◆ Assigned task
Return only the lines below starting at the line containing "我的武器库。它提供弹药，但扣动扳机的，永远是我。它" and ending at the line containing "13 февраля 2024, 17:38", both included, exactly as they are and with no pictures.

=== Section Start ===

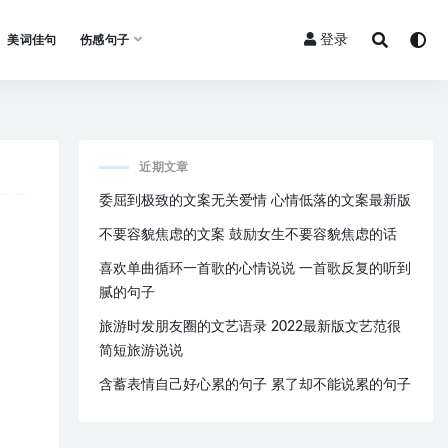
登录
美词佳句
伤感句子
近期文章
委屈到极致的文案无关爱情 心情低落的文案最新版
不要容貌焦虑的文案 鼓励女生不要容貌焦虑的话
喜欢单曲循环一首歌的心情说说 一首歌反复的听到
腻的句子
旅游时发朋友圈的文艺语录 2022最新版文艺范很
简短旅游说说
含蓄表情自己好心累的句子 累了却不能说累的句子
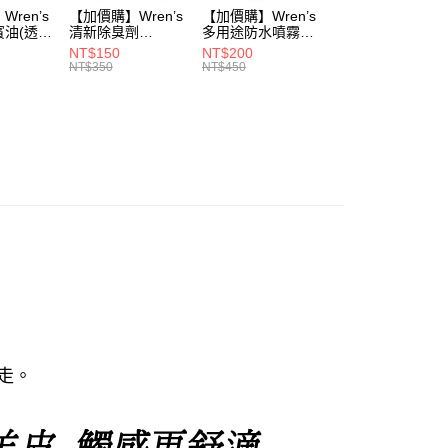
ren’s
【加價購】Wren’s
【加價購】Wren’s
【加價購】頂規碳
賓油(透明
清新除臭劑
多用途防水噴霧
纖維鞋墊
0)
(289105540)
(289105640)
(291131170)
NT$150
NT$200
NT$2,208
NT$350
NT$450
NT$3,680
走。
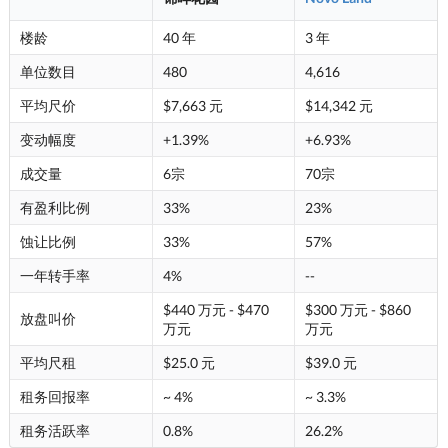
楼龄
40 年
3 年
单位数目
480
4,616
平均尺价
$7,663 元
$14,342 元
变动幅度
+1.39%
+6.93%
成交量
6宗
70宗
有盈利比例
33%
23%
蚀让比例
33%
57%
一年转手率
4%
--
$440 万元 - $470
$300 万元 - $860
放盘叫价
万元
万元
平均尺租
$25.0 元
$39.0 元
租务回报率
~ 4%
~ 3.3%
租务活跃率
0.8%
26.2%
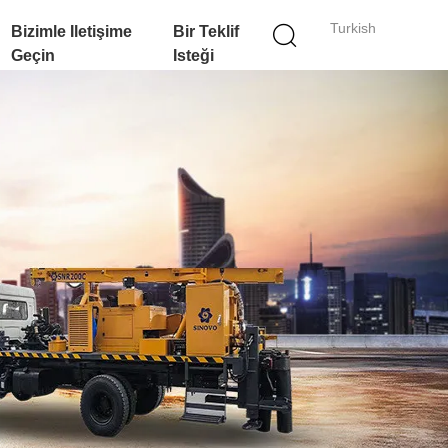
Turkish
Bizimle Iletişime
Bir Teklif
Geçin
Isteği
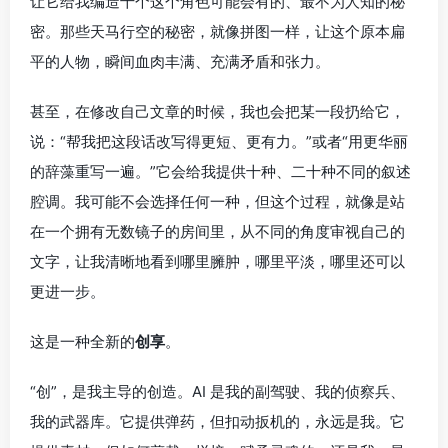
让它给我编造十个这个角色可能会有的、最不为人知的秘
密。那些天马行空的秘密，就像拼图一样，让这个原本扁
平的人物，瞬间血肉丰满、充满矛盾和张力。
甚至，在修改自己文章的时候，我也会把某一段扔给它，
说：“帮我把这段话改写得更短、更有力。”或者“用更华丽
的辞藻重写一遍。”它会给我提供十种、二十种不同的叙述
腔调。我可能不会选择任何一种，但这个过程，就像是站
在一个拥有无数镜子的房间里，从不同的角度审视自己的
文字，让我清晰地看到哪里臃肿，哪里平淡，哪里还可以
更进一步。
这是一种全新的
创享
。
“创”，是我主导的创造。AI 是我的副驾驶、我的侦察兵、
我的武器库。它提供弹药，但扣动扳机的，永远是我。它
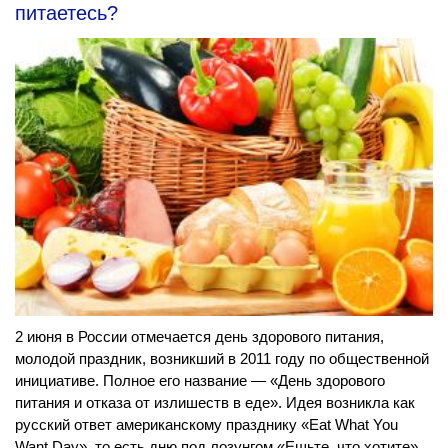
питаетесь?
2 июня в России отмечается день здорового питания,
молодой праздник, возникший в 2011 году по общественной
инициативе. Полное его название — «День здорового
питания и отказа от излишеств в еде». Идея возникла как
русский ответ американскому празднику «Eat What You
Want Day», то есть дню под лозунгом «Ешьте, что хотите».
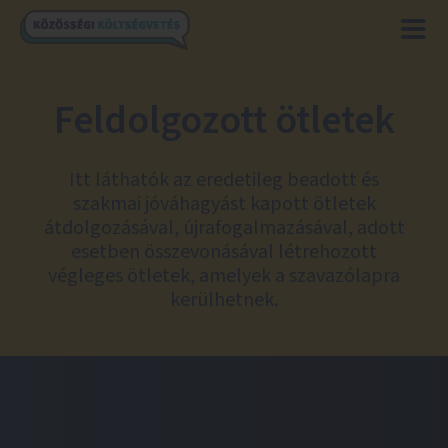
Feldolgozott ötletek
Itt láthatók az eredetileg beadott és
szakmai jóváhagyást kapott ötletek
átdolgozásával, újrafogalmazásával, adott
esetben összevonásával létrehozott
végleges ötletek, amelyek a szavazólapra
kerülhetnek.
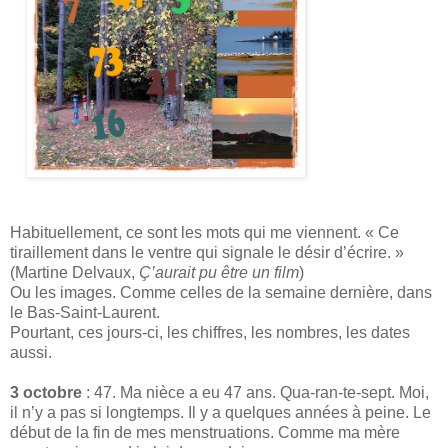
Habituellement, ce sont les mots qui me viennent. « Ce
tiraillement dans le ventre qui signale le désir d’écrire. »
(Martine Delvaux,
Ç’aurait pu être un film
)
Ou les images. Comme celles de la semaine dernière, dans
le Bas-Saint-Laurent.
Pourtant, ces jours-ci, les chiffres, les nombres, les dates
aussi.
3 octobre
: 47. Ma nièce a eu 47 ans. Qua-ran-te-sept. Moi,
il n’y a pas si longtemps. Il y a quelques années à peine. Le
début de la fin de mes menstruations. Comme ma mère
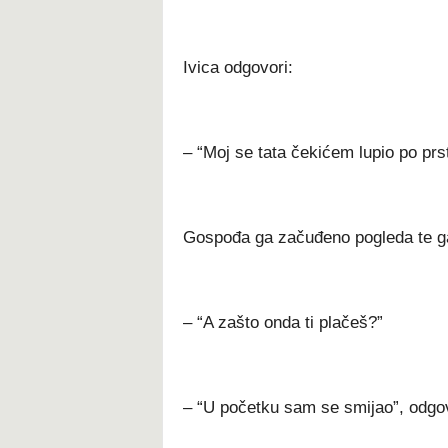
Ivica odgovori:
– “Moj se tata čekićem lupio po prs
Gospođa ga začuđeno pogleda te ga
– “A zašto onda ti plačeš?”
– “U početku sam se smijao”, odgov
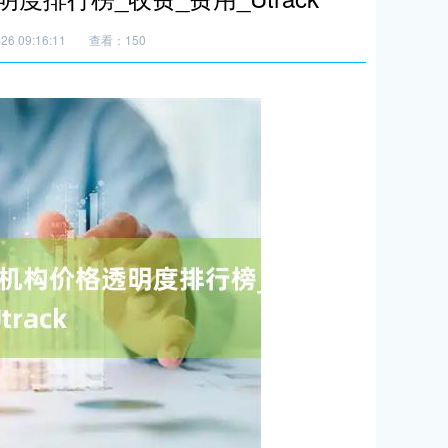
6 09:16:11
查看：150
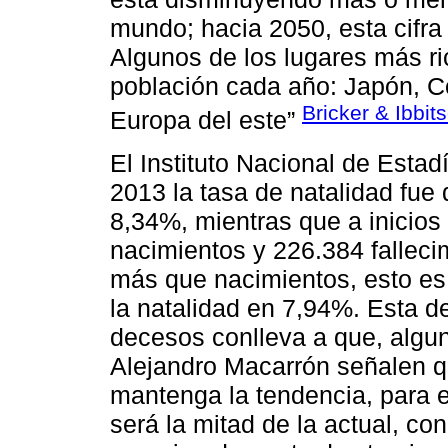
mundo; hacia 2050, esta cifra
Algunos de los lugares más ri
población cada año: Japón, Co
Bricker & Ibbit
Europa del este”
El Instituto Nacional de Esta
2013 la tasa de natalidad fue 
8,34%, mientras que a inicios
nacimientos y 226.384 falleci
más que nacimientos, esto es 
la natalidad en 7,94%. Esta d
decesos conlleva a que, algu
Alejandro Macarrón señalen q
mantenga la tendencia, para 
será la mitad de la actual, co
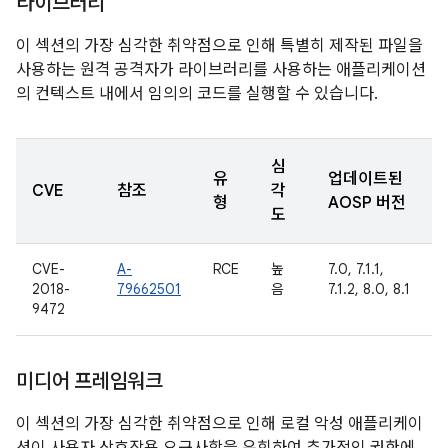
라이브러리
이 섹션의 가장 심각한 취약점으로 인해 특별히 제작된 파일을
사용하는 원격 공격자가 라이브러리를 사용하는 애플리케이션
의 컨텍스트 내에서 임의의 코드를 실행할 수 있습니다.
심
유
업데이트된
CVE
참조
각
형
AOSP 버전
도
CVE-
A-
RCE
높
7.0, 7.1.1,
2018-
79662501
음
7.1.2, 8.0, 8.1
9472
미디어 프레임워크
이 섹션의 가장 심각한 취약점으로 인해 로컬 악성 애플리케이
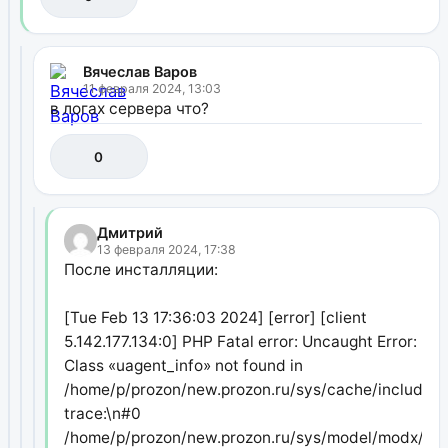
Вячеслав Варов
11 февраля 2024, 13:03
в логах сервера что?
0
Дмитрий
13 февраля 2024, 17:38
После инсталляции:
[Tue Feb 13 17:36:03 2024] [error] [client
5.142.177.134:0] PHP Fatal error: Uncaught Error:
Class «uagent_info» not found in
/home/p/prozon/new.prozon.ru/sys/cache/includes/
trace:\n#0
/home/p/prozon/new.prozon.ru/sys/model/modx/mods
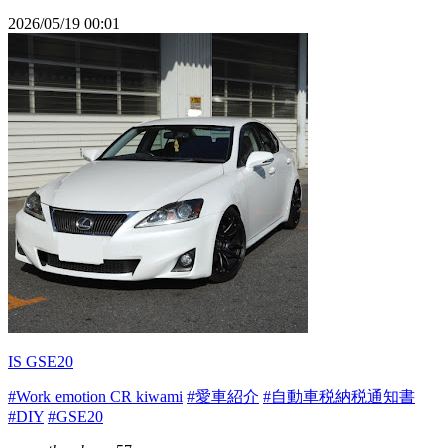
2026/05/19 00:01
IS GSE20
#Work emotion CR kiwami
#愛車紹介
#自動車税納税通知書
#DIY
#GSE20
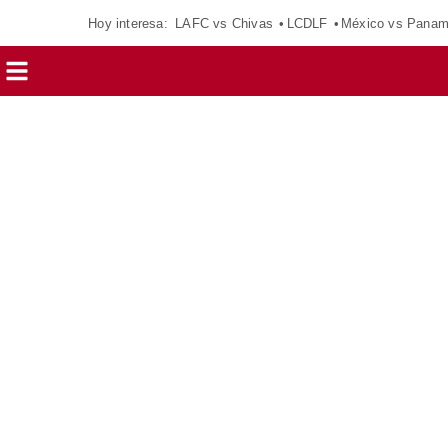
Hoy interesa:
LAFC vs Chivas
LCDLF
México vs Pana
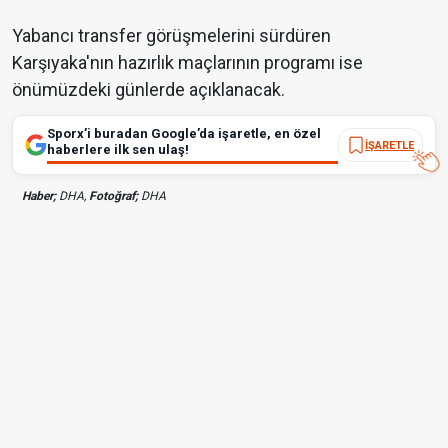
Yabancı transfer görüşmelerini sürdüren
Karşıyaka'nın hazırlık maçlarının programı ise
önümüzdeki günlerde açıklanacak.
Sporx’i buradan Google’da işaretle, en özel
İŞARETLE
haberlere ilk sen ulaş!
Haber;
DHA,
Fotoğraf;
DHA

=== Section End ===

◆ Expected answer
我的武器库。它提供弹药，但扣动扳机的，永远是我。它
питаетесь?
2 июня в России отмечается день здорового питания,
молодой праздник, возникший в 2011 году по общественной
инициативе. Полное его название — «День здорового
питания и отказа от излишеств в еде». Идея возникла как
русский ответ американскому празднику «Eat What You
Want Day», то есть дню под лозунгом «Ешьте, что хотите».
Feldolgozott ötletek
Itt láthatók az eredetileg beadott és
szakmai jóváhagyást kapott ötletek
átdolgozásával, újrafogalmazásával, adott
esetben összevonásával létrehozott
végleges ötletek, amelyek a szavazólapra
kerülhetnek.
Habituellement, ce sont les mots qui me viennent. « Ce
tiraillement dans le ventre qui signale le désir d’écrire. »
(Martine Delvaux,
Ç’aurait pu être un film
)
Ou les images. Comme celles de la semaine dernière, dans
le Bas-Saint-Laurent.
Pourtant, ces jours-ci, les chiffres, les nombres, les dates
aussi.
3 octobre
: 47. Ma nièce a eu 47 ans. Qua-ran-te-sept. Moi,
il n’y a pas si longtemps. Il y a quelques années à peine. Le
début de la fin de mes menstruations. Comme ma mère
Ivica odgovori:
– “Moj se tata čekićem lupio po prs
Gospođa ga začuđeno pogleda te ga
– “A zašto onda ti plačeš?”
– “U početku sam se smijao”, odgov
6 09:16:11
查看：150
mundo; hacia 2050, esta cifra
Algunos de los lugares más ri
población cada año: Japón, Co
Bricker & Ibbit
Europa del este”
El Instituto Nacional de Esta
2013 la tasa de natalidad fue 
8,34%, mientras que a inicios
nacimientos y 226.384 falleci
más que nacimientos, esto es 
la natalidad en 7,94%. Esta d
decesos conlleva a que, algu
Alejandro Macarrón señalen q
mantenga la tendencia, para 
será la mitad de la actual, co
라이브러리
이 섹션의 가장 심각한 취약점으로 인해 특별히 제작된 파일을
사용하는 원격 공격자가 라이브러리를 사용하는 애플리케이션
의 컨텍스트 내에서 임의의 코드를 실행할 수 있습니다.
심
유
업데이트된
CVE
참조
각
형
AOSP 버전
도
CVE-
A-
RCE
높
7.0, 7.1.1,
2018-
79662501
음
7.1.2, 8.0, 8.1
9472
미디어 프레임워크
이 섹션의 가장 심각한 취약점으로 인해 로컬 악성 애플리케이
Вячеслав Варов
11 февраля 2024, 13:03
в логах сервера что?
0
Дмитрий
13 февраля 2024, 17:38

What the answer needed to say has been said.